November 28, 2006
Europe ignores market, pays the price
While American wine dealers, restaurants and wine bars advertise the recent arrival of Beaujolais nouveau, the young, raw-tasting wine that the French have persuaded some Americans and many Japanese to celebrate, back in France 8 million liters of Beaujolais wine is to be distilled into alcohol for commercial and industrial use.
From The Scotsman:
A chronic wine glut, falling domestic consumption and fierce overseas competition have converged to create a wine crisis on an unprecedented scale. With "lakes" of unsold wine threatening to undermine prices, the European Union has resorted to paying vintners to destroy some of their stock each year, distilling billions of bottles of perfectly drinkable wine into pure alcohol.
Last year 2.8 billion liters of European wine were distilled at a cost of 150 million euros. Although the market intervention was originally regarded as a temporary measure, like all such expenditures of public money to insulate producers from the marketplace, it has grown and grown. Now, even producers are starting to recognize there may be a need to reduce production.

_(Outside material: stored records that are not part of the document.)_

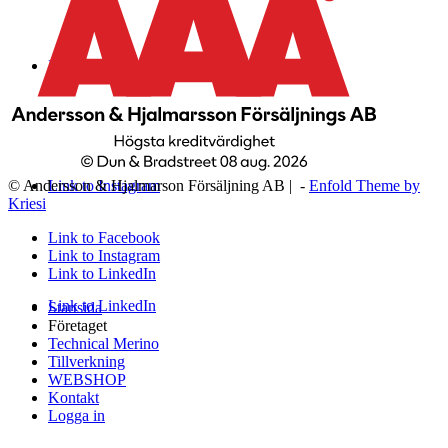
Link to Facebook
Link to Instagram
© Andersson & Hjalmarson Försäljning AB | -
Enfold Theme by
Kriesi
Link to Facebook
Link to Instagram
Link to LinkedIn
Link to LinkedIn
Startsida
Företaget
Technical Merino
Tillverkning
WEBSHOP
Kontakt
Logga in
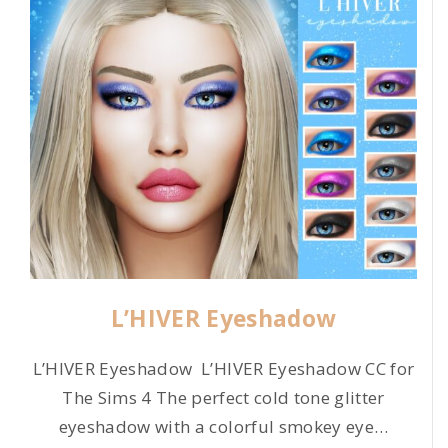
L’HIVER Eyeshadow
L’HIVER Eyeshadow L’HIVER Eyeshadow CC for
The Sims 4 The perfect cold tone glitter
eyeshadow with a colorful smokey eye
…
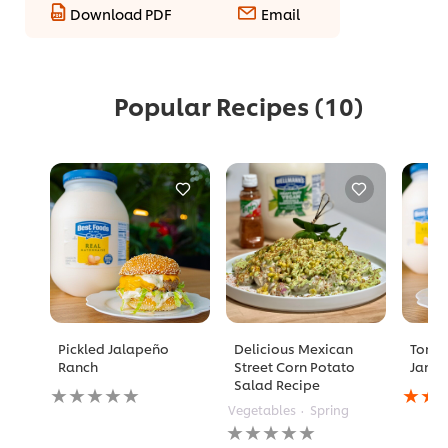
Download PDF
Email
Popular Recipes
(10)
Pickled Jalapeño
Delicious Mexican
Toma
Ranch
Street Corn Potato
Jam 
Salad Recipe
No
Avera
ratings
rating
Vegetables
Spring
submitted
of
No
for
this
ratings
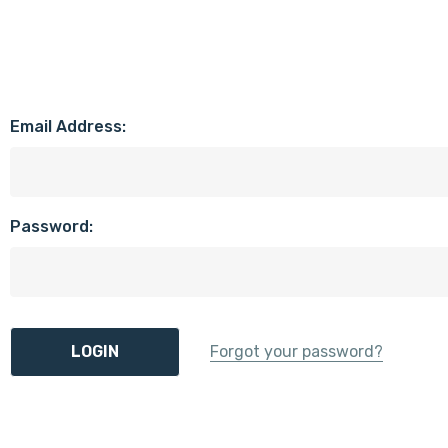
Email Address:
Password:
Forgot your password?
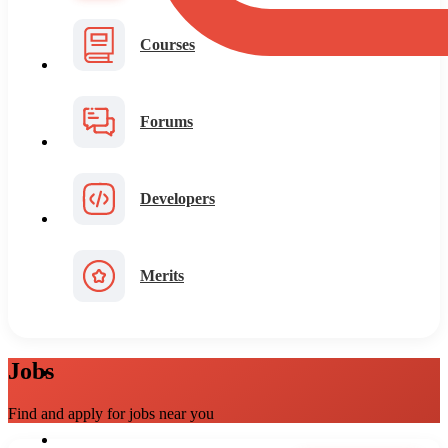
Courses
Forums
Developers
Merits
Jobs
Find and apply for jobs near you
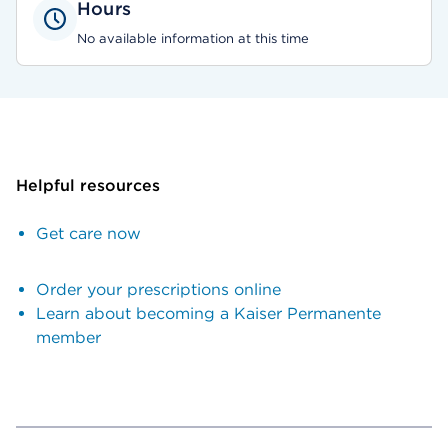
Hours
No available information at this time
Helpful resources
Get care now
Order your prescriptions online
Learn about becoming a Kaiser Permanente
member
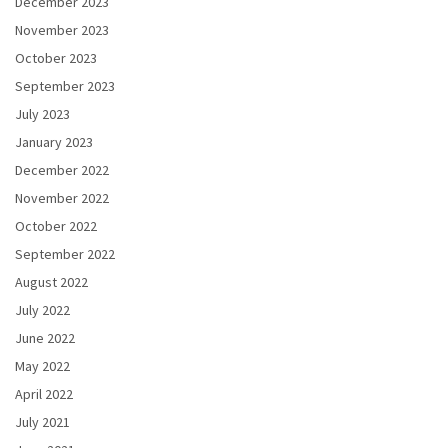
December 2023
November 2023
October 2023
September 2023
July 2023
January 2023
December 2022
November 2022
October 2022
September 2022
August 2022
July 2022
June 2022
May 2022
April 2022
July 2021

"For years, we shrugged the crisis off as a temporary downturn," said Gilles de Longevialle, who heads a group representing the vintners of Beaujolais. "But we're beginning to see it's here to stay."
Domestic wine consumption has declined in Europe. Nobody mention the growth in the Muslim population as a factor, and instead tend to blame Coca Cola, fast food, and anti-drunken driving measures, as well as concerns for a healthier lifestyle. Competition from producers in Chile, Australia, the United States, South Africa, and elsewhere is also blamed.
With France becoming a pariah nation among a substantial fraction of Americans, French wine exports to America have been hit much harder than, say Italian wine. But all European exports have been hurt by the high value of the euro.
The most prestigious and expensive European wines sell better than ever. But the fact is that many wine drinkers around the world like the fruit-forward flavors of much New World wine, and fail to appreciate the complexity and subtlety which European fine wines pride themselves on, and in moderate and low priced wines, the bulk of the market, those wines are grabbing more and more share.
Once again, Europe, which thinks itself progressive, is stuck in the past, and having a hard time adjusting.